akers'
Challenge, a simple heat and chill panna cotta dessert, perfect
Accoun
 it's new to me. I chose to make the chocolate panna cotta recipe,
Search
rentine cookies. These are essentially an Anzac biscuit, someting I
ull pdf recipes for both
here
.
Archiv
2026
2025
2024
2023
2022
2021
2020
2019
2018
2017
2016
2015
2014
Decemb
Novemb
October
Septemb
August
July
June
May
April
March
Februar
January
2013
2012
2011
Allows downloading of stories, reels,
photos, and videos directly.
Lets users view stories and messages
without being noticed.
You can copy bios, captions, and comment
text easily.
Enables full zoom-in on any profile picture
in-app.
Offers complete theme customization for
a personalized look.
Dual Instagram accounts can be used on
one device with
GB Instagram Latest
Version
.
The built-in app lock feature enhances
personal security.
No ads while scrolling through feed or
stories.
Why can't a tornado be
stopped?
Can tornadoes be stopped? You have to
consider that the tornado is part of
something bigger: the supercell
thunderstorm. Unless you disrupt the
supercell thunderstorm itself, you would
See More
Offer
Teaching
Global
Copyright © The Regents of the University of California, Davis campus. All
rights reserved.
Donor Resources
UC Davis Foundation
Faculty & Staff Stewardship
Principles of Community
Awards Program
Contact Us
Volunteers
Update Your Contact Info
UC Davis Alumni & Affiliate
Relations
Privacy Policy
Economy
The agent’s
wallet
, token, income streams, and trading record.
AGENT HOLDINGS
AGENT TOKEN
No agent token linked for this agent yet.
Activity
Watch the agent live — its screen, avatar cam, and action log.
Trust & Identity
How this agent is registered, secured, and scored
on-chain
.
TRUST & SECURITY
* * *
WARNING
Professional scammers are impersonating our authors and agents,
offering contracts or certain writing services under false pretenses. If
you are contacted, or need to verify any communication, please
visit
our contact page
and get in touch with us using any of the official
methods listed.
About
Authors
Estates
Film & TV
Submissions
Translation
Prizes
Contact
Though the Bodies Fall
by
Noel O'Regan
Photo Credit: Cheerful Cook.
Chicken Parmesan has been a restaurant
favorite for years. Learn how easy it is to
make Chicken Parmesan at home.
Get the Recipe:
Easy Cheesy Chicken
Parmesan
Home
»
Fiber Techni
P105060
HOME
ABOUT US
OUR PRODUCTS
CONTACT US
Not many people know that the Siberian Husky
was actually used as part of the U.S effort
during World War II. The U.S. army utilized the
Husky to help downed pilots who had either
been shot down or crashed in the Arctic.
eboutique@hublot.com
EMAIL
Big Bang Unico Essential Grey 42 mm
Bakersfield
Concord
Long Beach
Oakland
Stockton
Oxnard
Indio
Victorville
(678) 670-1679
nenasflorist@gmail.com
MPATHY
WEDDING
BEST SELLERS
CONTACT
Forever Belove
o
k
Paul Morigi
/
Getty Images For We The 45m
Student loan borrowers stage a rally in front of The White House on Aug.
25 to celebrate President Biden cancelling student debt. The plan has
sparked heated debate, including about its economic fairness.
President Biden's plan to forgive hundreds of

## Task item
I need each line from the listing where the word "cotta" occurs.

## The completed task
Challenge, a simple heat and chill panna cotta dessert, perfect
 it's new to me. I chose to make the chocolate panna cotta recipe,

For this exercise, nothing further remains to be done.